Perhaps unorthodox, but certainly popular, Rutgers Robert Wood Johnson Medical School Psychiatry Professor Anthony Tobia, MD is at it again. We once told you about his “Psy-feld” curriculum, which involved assigning students watch episodes of NBC’s “Seinfeld” to review and diagnose mental disorders observed on the top-rated ‘90s sitcom. Now, just in time for Halloween, he’s turning his teaching talents to the big (scary) screen.
This time, students are viewing 31 of the most terrifying horror movies to study and diagnose the mental disorders illustrated by their infamous antagonists.
“For our residents, the course is actually termed ‘Reviewing Mental Disorders with a Reverent Understanding of the Macabre’, Dr. Tobia recently told reporters. “Certainly, given the fact that they are film, and they are fictional, there is a lot of creative liberty taken, so sometimes they are a little bit over the top and may even continue the stigma of mental illness. But for our teaching didactic, we identify that, of course. And it is much more important to pick out the actual details that will lend to a diagnosis.”
Dr. Tobia’s blog, Views Through the Psychiatrist’s Lens, which appears in Psychology Today, offers a glimpse into this unique teaching approach. A recent post focused on Wes Craven’s 1996 film, Scream, in which a high school student is stalked by a mysterious killer, only known as “Ghostface”, who taunts victims with creepy phone calls asking about their favorite horror flicks.
“In Craven’s film, we learn of the Jungian archetypal warning of what happens when you neglect your responsibility when caring for children,” Dr. Tobia writes, referring to a scene featuring character Casey, played by Drew Barrymore, while she’s babysitting. “Casey is talking to her boyfriend when she’s supposed to be watching the children. Ghostface then represents the keeper of prosocial norms that ensure the preservation of cultural values such as the welfare of children. This is the minor (familial) Father archetype that represents the virtues of sternness and control.”
Scream also depicts Persistent Complex Bereavement Disorder in character, Sidney Prescott, played by Neve Campbell. Sidney experience intense emotional pain and constant preoccupation with the circumstances of her mother’s death. Given that Sidney also contemplates suicide and appears underweight, an eating disorder should also be in the differential diagnosis, Dr. Tobia writes.
And in John Carpenter’s frightening favorite, Halloween, the Michael Myers character serves as a case study of conversion disorder, a type of somatic symptom disorder, which involves the presence of physical symptoms that suggest a general medical condition.

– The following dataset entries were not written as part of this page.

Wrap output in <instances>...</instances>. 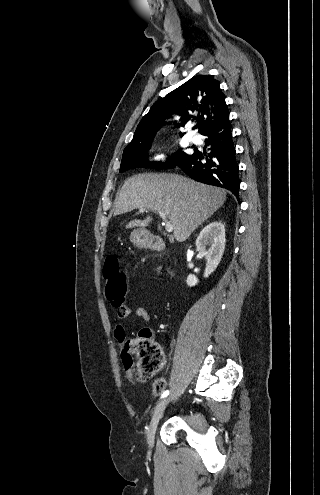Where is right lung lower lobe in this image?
I'll use <instances>...</instances> for the list:
<instances>
[{
	"label": "right lung lower lobe",
	"instance_id": "right-lung-lower-lobe-1",
	"mask_svg": "<svg viewBox=\"0 0 320 495\" xmlns=\"http://www.w3.org/2000/svg\"><path fill=\"white\" fill-rule=\"evenodd\" d=\"M202 135L207 137L205 143L211 151L205 154L206 163L201 162L204 158L202 152L195 150L177 166L196 181L225 188L239 198V168L229 118Z\"/></svg>",
	"mask_w": 320,
	"mask_h": 495
}]
</instances>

“What’s defining is that the symptom or deficit (e.g. mutism) is not fully explained by a) a medical condition (e.g. aphonia), b) the direct effects of a substance, or c) another mental disorder,” Dr. Tobia writes. “Following the murder of his sister, Michael loses his ability to talk. Through the entire franchise (to date) which includes the original film, seven sequels, and two remakes, Myers doesn’t utter a single word. There is no physical explanation for his motor deficit. The film and its many reproductions illustrate a conversion reaction stemming from the trauma of murdering his sister. Michael’s violent behavior may therefore be interpreted as nonverbal communication resulting from the defense mechanism; acting out.”
The project is proving highly effective for students, who are eager to make a connection between their studies and some of their favorite pop culture references.
“We take our students outside of the classroom and we put them a different clinical context,” Dr. Tobia said.